Use it when a fixed prompt and column mapping are too rigid for the judgment you need.

## Why use it

|                   | **LLM-as-a-judge**                                           | **Harness as a Judge**                                                                             |
| ----------------- | ------------------------------------------------------------ | -------------------------------------------------------------------------------------------------- |
| **How it scores** | One judge prompt per span/trace; variables mapped to columns | Agent in a sandbox explores exported trace data and scores from your instructions                  |
| **Setup**         | Template + column mappings                                   | Scoring instructions only—no column mapping required                                               |
| **Best for**      | High-volume, repeatable checks with stable inputs            | Nuanced criteria, multi-field reasoning, or evals that benefit from reading context across a trace |

**Harness as a Judge** is for subjective or complex quality checks where you want an **agent** to interpret production data—not just fill a template. Examples:

* Relevance or helpfulness when the right answer depends on full trace context
* Agent trajectory quality (tool choice, recovery, multi-step reasoning)
* Custom rubrics that are easier to describe in prose than to wire into `{variable}` mappings

For deterministic rules (JSON shape, regex, keyword checks), use a [code evaluator](/ax/evaluate/evaluators/code-evaluations). For simple, high-throughput evals use [LLM-as-a-judge](/ax/evaluate/create-evaluators#llm-as-a-judge). Many teams use all three on the same project.

## How it works

**Configure the evaluator** in the [Evaluator Hub](/ax/evaluate/create-evaluators#evaluator-hub)—**Evaluators → Create → Harness Evaluator**. Select the harness (**Claude Code** today), pick an Anthropic model (or **Auto**), then write scoring instructions in plain language. Optional placeholders like `{attributes.output.value}` are filled from span data.
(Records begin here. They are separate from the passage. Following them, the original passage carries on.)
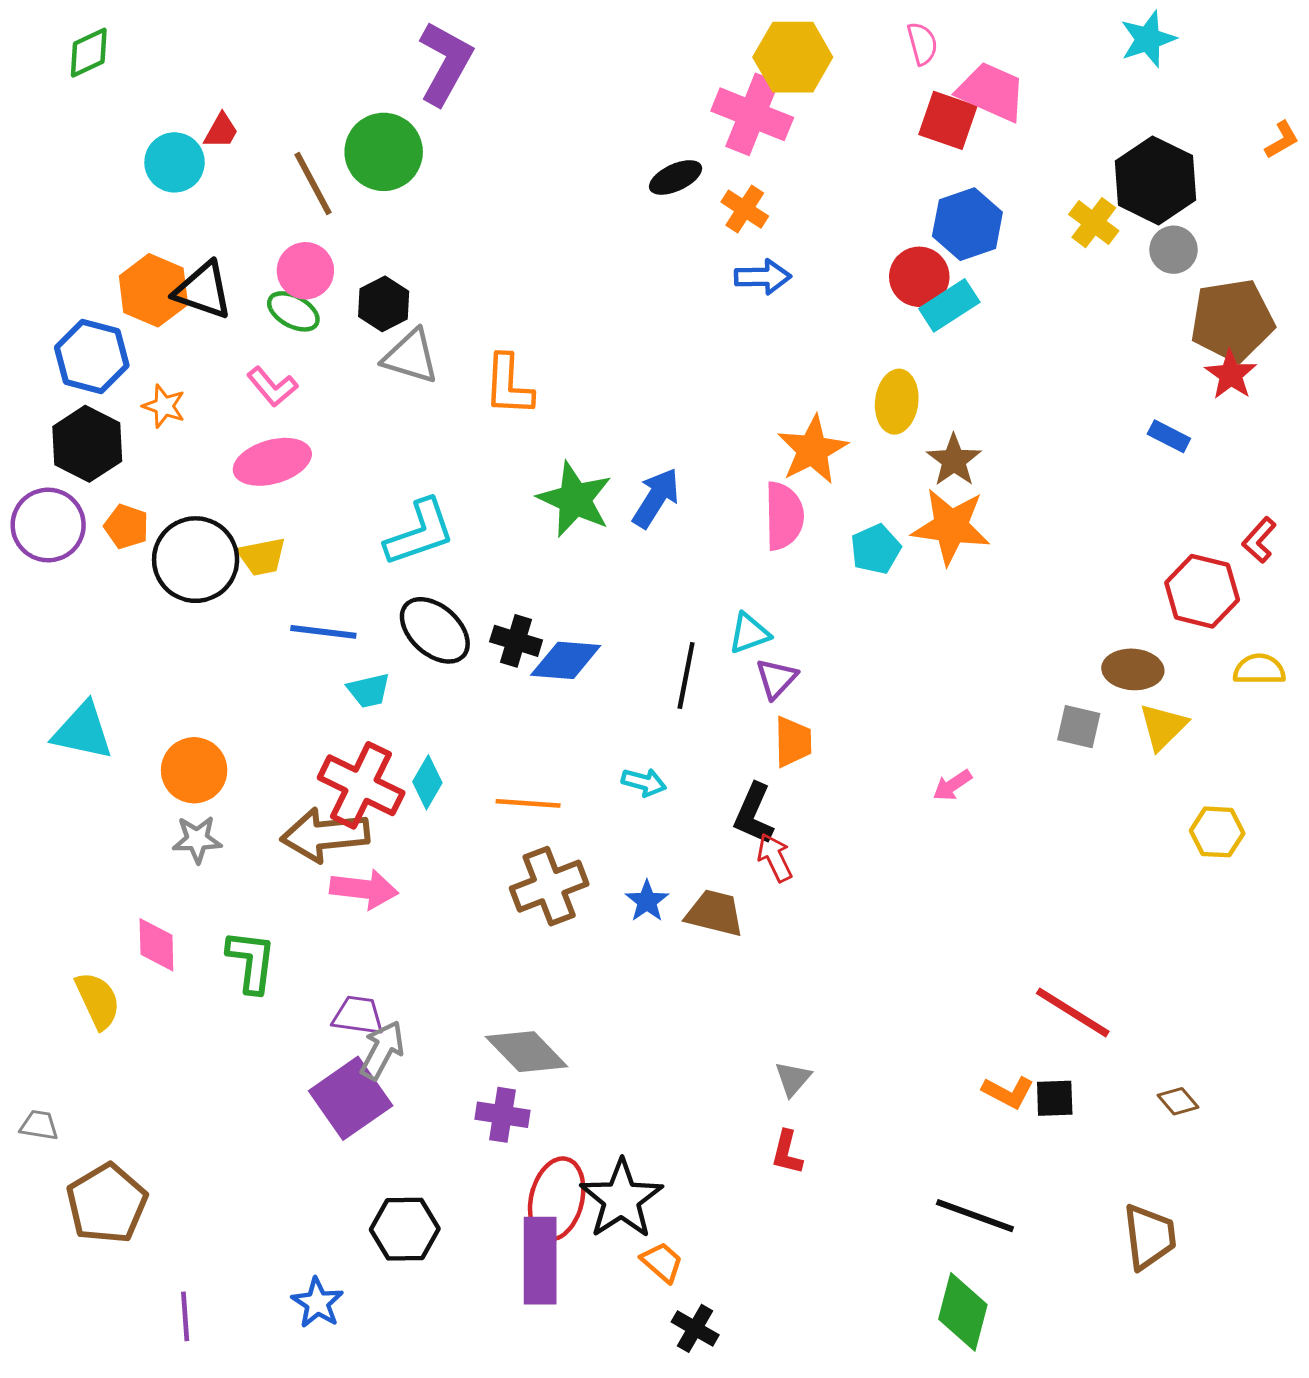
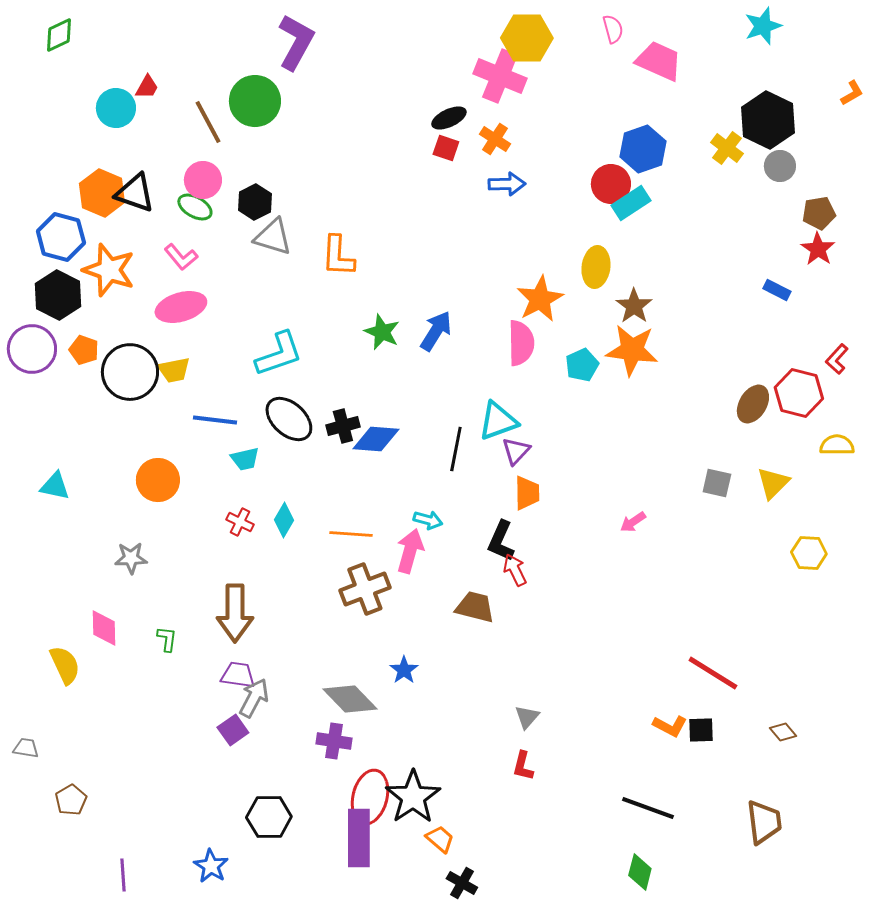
red square: (948, 120) -> (446, 148), moved, size x0.7
brown pentagon: (1232, 320) -> (819, 213), size x0.6
orange star: (164, 406) -> (109, 270), size x1.8
green star: (575, 499) -> (382, 332), size x0.7
cyan triangle: (749, 633) -> (498, 421), size x1.4
black cross: (516, 641) -> (343, 426), turned -32
brown ellipse: (1133, 669) -> (753, 404), moved, turned -63
cyan triangle: (83, 731) -> (55, 486), size x0.7
orange circle: (194, 770) -> (158, 480), moved
red cross: (361, 785) -> (240, 522), size x0.5
brown arrow: (325, 835) -> (235, 613), moved, turned -84
pink arrow: (364, 889) -> (410, 551), moved, turned -81
blue star: (647, 901) -> (404, 670), moved
green L-shape: (251, 961) -> (167, 639), size x0.6
purple square: (351, 1098) -> (233, 730), size x0.6
brown pentagon: (107, 1204) -> (71, 800), size x0.6
green diamond: (963, 1312) -> (640, 872), size x0.7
Optionally define fixed labels or let the agent decide each run.

**Attach to an online eval task** on an LLM project—date range, query filter, and sampling rate—same flow as [Run online evals on traces](/ax/evaluate/run-evals-on-traces).

**On each run**, the platform starts a sandbox for that harness. The agent reads exported spans for the task window, scores them from your instructions, and publishes `eval.<name>.*` columns on the spans.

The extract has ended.